Dataset entries:
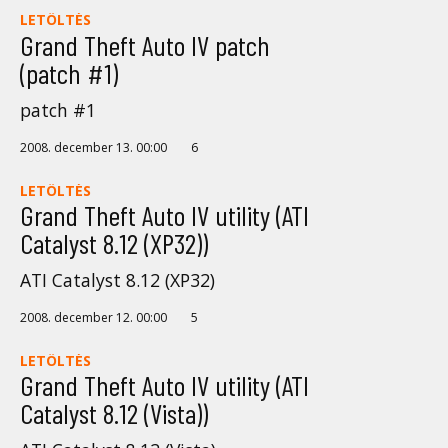
LETÖLTÉS
Grand Theft Auto IV patch
(patch #1)
patch #1
2008. december 13. 00:00
6
LETÖLTÉS
Grand Theft Auto IV utility (ATI
Catalyst 8.12 (XP32))
ATI Catalyst 8.12 (XP32)
2008. december 12. 00:00
5
LETÖLTÉS
Grand Theft Auto IV utility (ATI
Catalyst 8.12 (Vista))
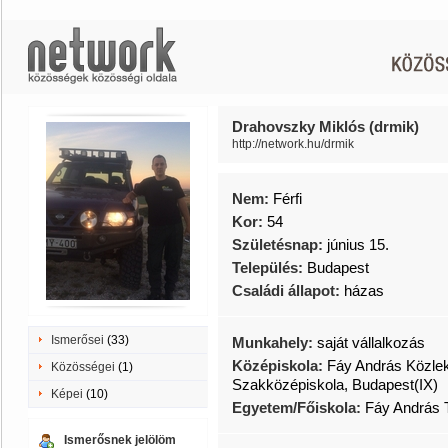
Drahovszky Miklós (drmik)
http://network.hu/drmik
Nem:
Férfi
Kor:
54
Születésnap:
június 15.
Település:
Budapest
Családi állapot:
házas
Ismerősei
(33)
Munkahely:
saját vállalkozás
Középiskola:
Fáy András Közle
Közösségei
(1)
Szakközépiskola, Budapest(IX)
Képei
(10)
Egyetem/Főiskola:
Fáy András 
Ismerősnek jelölöm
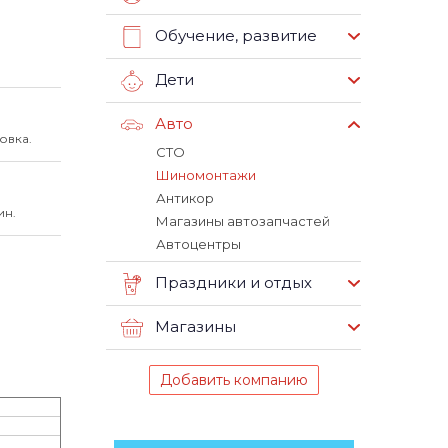
Обучение, развитие
Дети
Авто
овка.
СТО
Шиномонтажи
Антикор
ин.
Магазины автозапчастей
Автоцентры
Праздники и отдых
Магазины
Добавить компанию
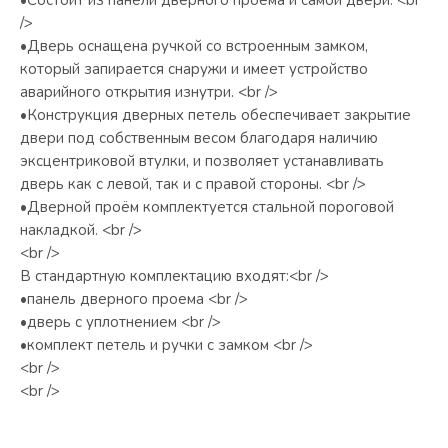
/>
•Дверь оснащена ручкой со встроенным замком,
который запирается снаружи и имеет устройство
аварийного открытия изнутри. <br />
•Конструкция дверных петель обеспечивает закрытие
двери под собственным весом благодаря наличию
эксцентриковой втулки, и позволяет устанавливать
дверь как с левой, так и с правой стороны. <br />
•Дверной проём комплектуется стальной пороговой
накладкой. <br />
<br />
В стандартную комплектацию входят:<br />
•панель дверного проема <br />
•дверь с уплотнением <br />
•комплект петель и ручки с замком <br />
<br />
<br />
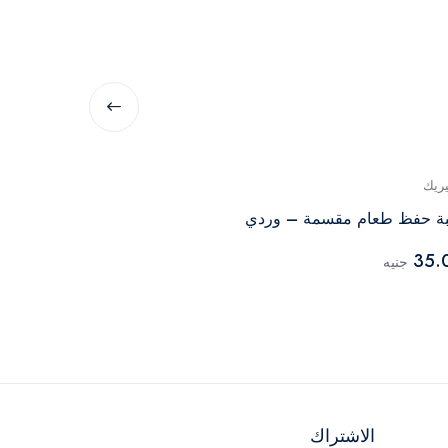
يريك
ماكس بلاست
ة حفظ طعام مقسمة – وردي
الالوان
35.
جنيه
74.82
جنيه
الاشتراك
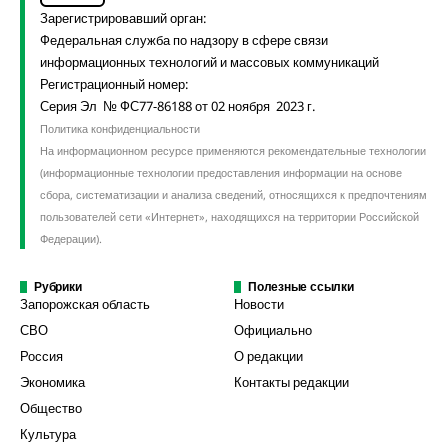
Зарегистрировавший орган:
Федеральная служба по надзору в сфере связи
информационных технологий и массовых коммуникаций
Регистрационный номер:
Серия Эл № ФС77-86188 от 02 ноября 2023 г.
Политика конфиденциальности
На информационном ресурсе применяются рекомендательные технологии
(информационные технологии предоставления информации на основе
сбора, систематизации и анализа сведений, относящихся к предпочтениям
пользователей сети «Интернет», находящихся на территории Российской
Федерации).
Рубрики
Полезные ссылки
Запорожская область
Новости
СВО
Официально
Россия
О редакции
Экономика
Контакты редакции
Общество
Культура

** What is needed **
Restate the entries above word for word, and keep the pictures out.

** Output **
LETÖLTÉS
Grand Theft Auto IV patch
(patch #1)
patch #1
2008. december 13. 00:00
6
LETÖLTÉS
Grand Theft Auto IV utility (ATI
Catalyst 8.12 (XP32))
ATI Catalyst 8.12 (XP32)
2008. december 12. 00:00
5
LETÖLTÉS
Grand Theft Auto IV utility (ATI
Catalyst 8.12 (Vista))
Drahovszky Miklós (drmik)
http://network.hu/drmik
Nem:
Férfi
Kor:
54
Születésnap:
június 15.
Település:
Budapest
Családi állapot:
házas
Ismerősei
(33)
Munkahely:
saját vállalkozás
Középiskola:
Fáy András Közle
Közösségei
(1)
Szakközépiskola, Budapest(IX)
Képei
(10)
Egyetem/Főiskola:
Fáy András 
Ismerősnek jelölöm
Обучение, развитие
Дети
Авто
овка.
СТО
Шиномонтажи
Антикор
ин.
Магазины автозапчастей
Автоцентры
Праздники и отдых
Магазины
Добавить компанию
/>
•Дверь оснащена ручкой со встроенным замком,
который запирается снаружи и имеет устройство
аварийного открытия изнутри. <br />
•Конструкция дверных петель обеспечивает закрытие
двери под собственным весом благодаря наличию
эксцентриковой втулки, и позволяет устанавливать
дверь как с левой, так и с правой стороны. <br />
•Дверной проём комплектуется стальной пороговой
накладкой. <br />
<br />
В стандартную комплектацию входят:<br />
•панель дверного проема <br />
•дверь с уплотнением <br />
•комплект петель и ручки с замком <br />
<br />
<br />
يريك
ماكس بلاست
ة حفظ طعام مقسمة – وردي
الالوان
35.
جنيه
74.82
جنيه
الاشتراك
Зарегистрировавший орган:
Федеральная служба по надзору в сфере связи
информационных технологий и массовых коммуникаций
Регистрационный номер:
Серия Эл № ФС77-86188 от 02 ноября 2023 г.
Политика конфиденциальности
На информационном ресурсе применяются рекомендательные технологии
(информационные технологии предоставления информации на основе
сбора, систематизации и анализа сведений, относящихся к предпочтениям
пользователей сети «Интернет», находящихся на территории Российской
Федерации).
Рубрики
Полезные ссылки
Запорожская область
Новости
СВО
Официально
Россия
О редакции
Экономика
Контакты редакции
Общество
Культура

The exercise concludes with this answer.